Open Educational Resources


Open Educational Resources (OERs) are research, teaching and learning materials that are free to use because they are in the public domain or have an open license. OERs are part of a movement to support equal access to education and lifelong learning for everyone. Many people, including educators, learners, and publishers are developing, adapting, remixing and sharing OERs. An OER is like a growing plant; each shared adaptation and remix is a new unfurling leaf making the OER plant more robust. Each new openly-licensed resource is like a new plant. The more robust and varied the OERs, the more sustainable the OER ecosystem. Learners can thrive in an OER ecosystem when we design OERs inclusively to benefit all learners.

Colourful illustration of different leafy plants. Ladybugs, moths, cocoons and caterpillars camouflaged in amongst the plant material.
Creating or adding to OERs is like growing an ecosystem of inclusive learning resources, much like seeds that grow into plants, where each new OER seeds a new plant and each adaptation unfurls a new leaf; the more leaves, the more robust the OER grows and the more plants, the more sustainable the ecosystem becomes. (image: “Moths & Larvae” by Llew Mejia is licensed under CC BY-NC 4.0)

Digital OERs

Digital resources come in many different formats including audio recordings, videos, written texts, or interactive simulations. An OER can be as simple as a digital document created with word processing (eg. Google Docs or MS Word) or as complex as modules made up of different content formats (eg. video and text), embedded interactive components (eg. calculators and simulations), and different methods of delivering learning (eg. multi-step quizzes).

Supporting learning differences

There are many ways of learning such as aural (sense of hearing), verbal, visual and physical. Some learners may need individualized strategies to support successful learning while others may simply prefer learning one way to another or prefer learning through multiple styles. For example, a text-based resource could be adapted to a variety of learning preferences by adding audio recordings, images like slides or hands-on activities. Different representations of lessons such as charts, pictures, or simulations can help people learn a topic in different ways—a video about a topic discussed in class can be an engaging resource for learners who have attention span differences.

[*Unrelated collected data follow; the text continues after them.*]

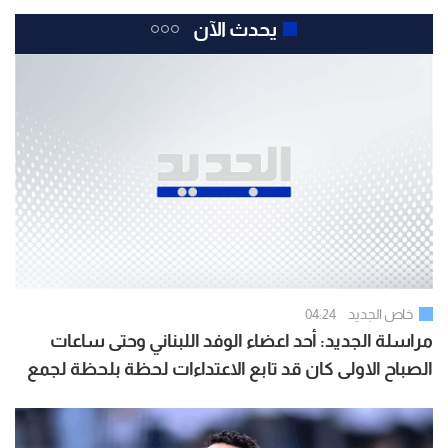
يحدث الآن
خاص الجديد
04:24
مراسلة الجديد: أحد اعضاء الوفد اللبناني وحتى ساعات
الصباح الاولى كان قد تابع الاعتداءات لحظة بلحظة لجمع
المعطيات عنها وتحديداً استهداف بلدة البرج الشمالي في
صور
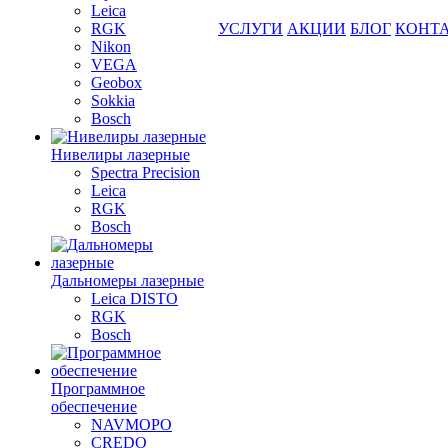
Leica
RGK
УСЛУГИ
АКЦИИ
БЛОГ
КОНТ
Nikon
VEGA
Geobox
Sokkia
Bosch
Нивелиры лазерные
Spectra Precision
Leica
RGK
Bosch
Дальномеры лазерные
Leica DISTO
RGK
Bosch
Программное
обеспечение
NAVMOPO
CREDO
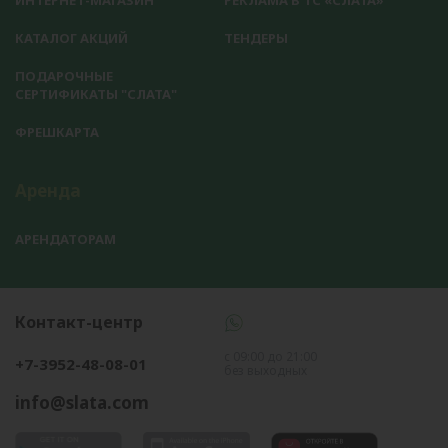
КАТАЛОГ АКЦИЙ
ТЕНДЕРЫ
ПОДАРОЧНЫЕ
СЕРТИФИКАТЫ "СЛАТА"
ФРЕШКАРТА
Аренда
АРЕНДАТОРАМ
Контакт-центр
с 09:00 до 21:00
+7-3952-48-08-01
без выходных
info@slata.com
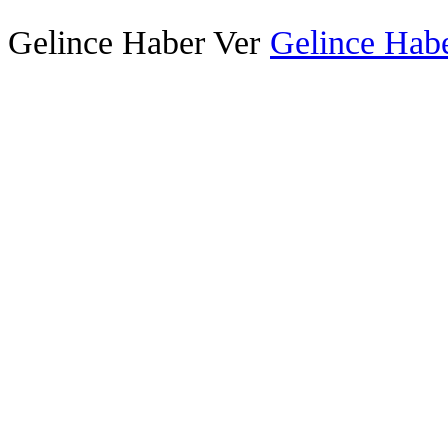
Gelince Haber Ver
Gelince Habe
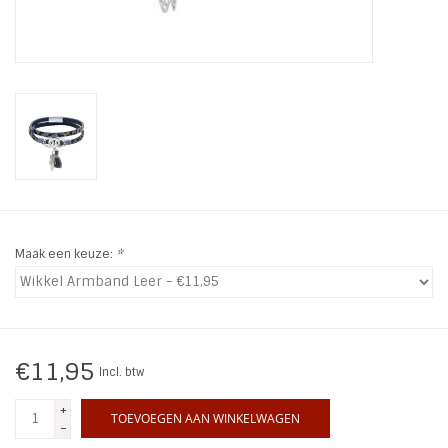
INSPIRATIE
SALE
Blog
Maak een keuze:
*
€11,95
Incl. btw
+
TOEVOEGEN AAN WINKELWAGEN
-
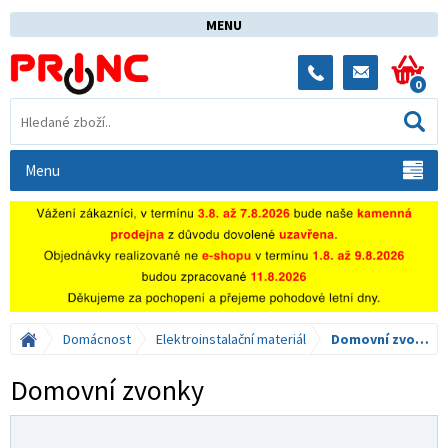
MENU
0
Menu
Domácnost
Elektroinstalační materiál
Domovní zvonky
Domovní zvonky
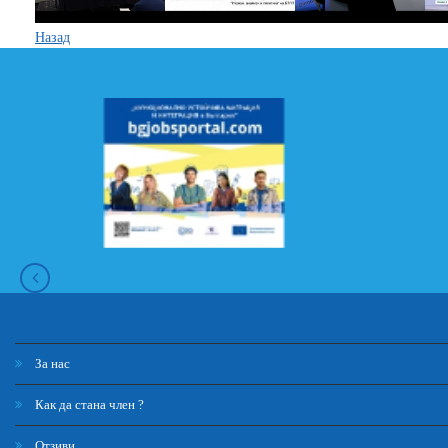
Назад
За нас
Как да стана член ?
Отзиви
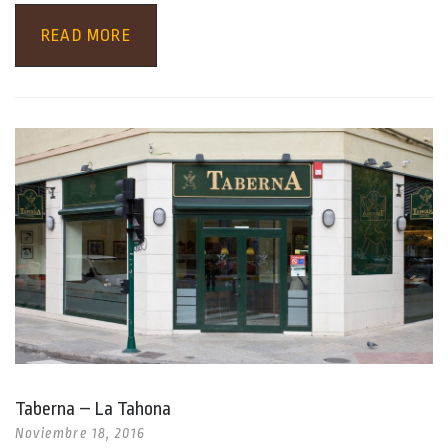
READ MORE
Taberna – La Tahona
Noviembre 18, 2016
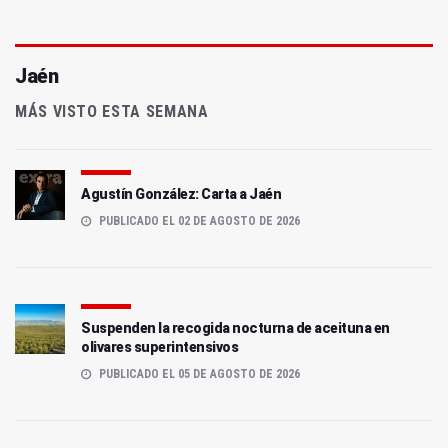
Jaén
MÁS VISTO ESTA SEMANA
Agustín González: Carta a Jaén
PUBLICADO EL 02 DE AGOSTO DE 2026
Suspenden la recogida nocturna de aceituna en
olivares superintensivos
PUBLICADO EL 05 DE AGOSTO DE 2026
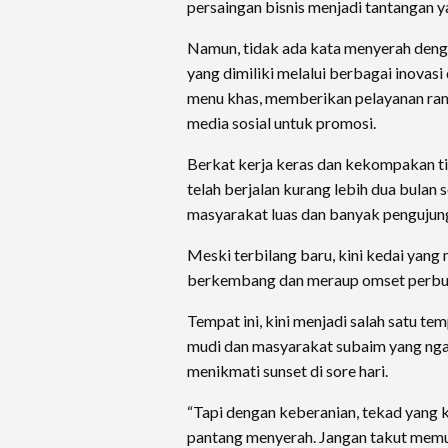
persaingan bisnis menjadi tantangan y
Namun, tidak ada kata menyerah den
yang dimiliki melalui berbagai inovas
menu khas, memberikan pelayanan ra
media sosial untuk promosi.
Berkat kerja keras dan kekompakan ti
telah berjalan kurang lebih dua bulan 
masyarakat luas dan banyak pengujun
Meski terbilang baru, kini kedai yang
berkembang dan meraup omset perbula
Tempat ini, kini menjadi salah satu te
mudi dan masyarakat subaim yang nga
menikmati sunset di sore hari.
“Tapi dengan keberanian, tekad yang 
pantang menyerah. Jangan takut memula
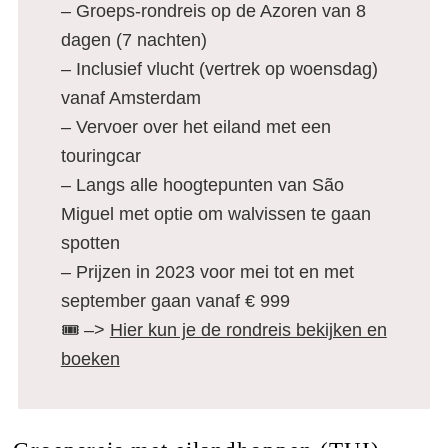
Rondreis Azoren
– Groeps-rondreis op de Azoren van 8
dagen (7 nachten)
– Inclusief vlucht (vertrek op woensdag)
vanaf Amsterdam
– Vervoer over het eiland met een
touringcar
– Langs alle hoogtepunten van São
Miguel met optie om walvissen te gaan
spotten
– Prijzen in 2023 voor mei tot en met
september gaan vanaf € 999
🎟️ –>
Hier kun je de rondreis bekijken en
boeken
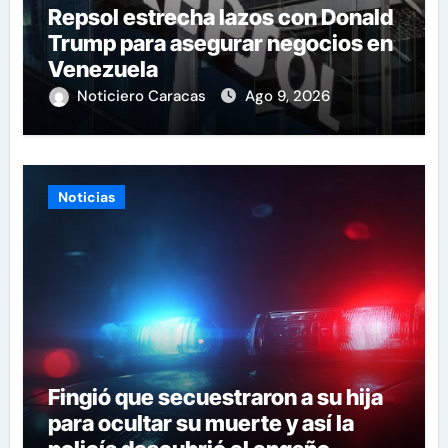
Repsol estrecha lazos con Donald
Trump para asegurar negocios en
Venezuela
Noticiero Caracas
Ago 9, 2026
Noticias
Fingió que secuestraron a su hija
para ocultar su muerte y así la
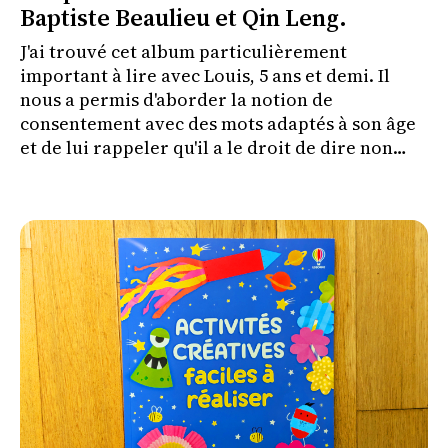
Baptiste Beaulieu et Qin Leng.
J'ai trouvé cet album particulièrement
important à lire avec Louis, 5 ans et demi. Il
nous a permis d'aborder la notion de
consentement avec des mots adaptés à son âge
et de lui rappeler qu'il a le droit de dire non
lorsque quelque chose le met mal à l'aise.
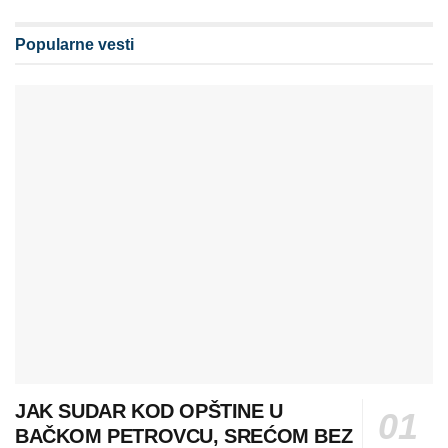
Popularne vesti
JAK SUDAR KOD OPŠTINE U
BAČKOM PETROVCU, SREĆOM BEZ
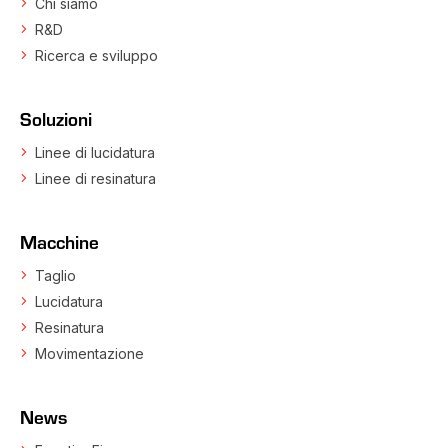
Chi siamo
R&D
Ricerca e sviluppo
Soluzioni
Linee di lucidatura
Linee di resinatura
Macchine
Taglio
Lucidatura
Resinatura
Movimentazione
News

Educators can find, adapt and mix OERs to design projects and lessons that fit specific needs. Sharing resources with an open license allows other educators and learners to add or adjust a resource to better suit their needs. For example, sharing a digital history quiz created for learners who access content with a computer interface means other educators and learners who use the quiz may further adapt it by changing contexts or adding alternative text to images for non-visual access. Subsequently, these versions become new leaves on the OER plant as the OER meets the needs of more learners.

Benefits for educators

By sharing resources, educators can spend more time focussed on meeting diverse learner needs through adaptation of existing content rather than always having to create new content. 

Time and other resources spent to make materials accessible and inclusive are not wasted in the development of “one-offs” that must be recreated each time a learner is identified as requiring an inclusive resource. Instead, inclusive resources are used repeatedly and educators can access a multitude of inclusive resources rather than only those they can afford to develop.  

Educators can learn and grow their knowledge and skills as they participate in drawing from, adapting and contributing to the OER ecosystem. 

Benefits for learners

Educators can engage learners in contributing to the OER ecosystem as a learning exercise. For example, an educator might facilitate the creation or modification of a wiki page with information learners recently learned from a project or in class.

Learners can use OERs to independently enhance their learning. They can access OERs for research, class projects, essays, or self-study. The ability to remix and add to educational materials can give learners more agency and influence over their own learning—they can become active participants in their learning process. For example, learners could add captions or text descriptions to a video or create a mind map of an essay as an alternative non-linear way of understanding the content. Learners can also explore and share ideas around inclusion and inclusive learning when creating or adapting resources.

Digital OERs can also benefit learners by removing barriers to where and when information can be accessed. For example, remote or self-directed learners and learners in precarious situations like refugee camps can take advantage of digital downloads and asynchronous access. 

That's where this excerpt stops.